Still, I can't help but wonder how long I'll be dealing with all these crazy symptoms, and what exactly, if anything I could be doing to get through it with the least amount of damage (to everyone around me). I know some practical things I can do - clean up my diet and get more physical activity into my life (which is a challenge thanks to all the insatiable cravings and lack of energy). Cleaning up my act is all part of my new year plan anyway. But the main thing I know I will need, is lots of time in the prayer closet. There are things bubbling inside of me that I need to say, but they're only safe to say to Him. He knows it all anyway. Maybe I'm just tired of pretense and the real me is begging for release. Maybe if I tell Him all about it I can avoid the mess of spilling it all over everyone else.
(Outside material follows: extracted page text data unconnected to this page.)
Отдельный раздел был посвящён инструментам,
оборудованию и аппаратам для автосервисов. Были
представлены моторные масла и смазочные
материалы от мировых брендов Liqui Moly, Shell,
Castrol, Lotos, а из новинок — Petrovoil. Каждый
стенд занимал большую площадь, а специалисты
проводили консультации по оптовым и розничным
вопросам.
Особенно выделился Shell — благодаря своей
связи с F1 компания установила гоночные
I know that this is a natural stage of life and that God designed us this way. He also knows it's not easy being us sometimes. He is acquainted with our suffering. I know this phase brings a roller-coaster of emotions. I thought I was prepared to deal with that. Turns out it's a bit harder than I thought. Just knowing that He is not judging me for having emotional responses to the chaos going on inside my body is a huge relief. It's certainly no license to be mean, but I'm trying to give myself a little break here. God knows I'm trying! I wonder what Rebecca felt like when God told her she had two nations warring inside her womb. I feel like I have youth versus aging warring inside mine. We all know who wins the fight. I just want to be sure I go forward gracefully, embracing the next season. I wouldn't trade the wisdom of age to immaturity of my former youth for anything.
Already, I am beginning to feel the calm peace return. I know God will help me through this. He is the master weaver and I'm just getting some new threads. Yes, the peace at this very moment -- it's a nice moment that I will breathe in and enjoy... until the next thing happens and I'm ready to scream ... "OFF WITH THEIR HEADS!"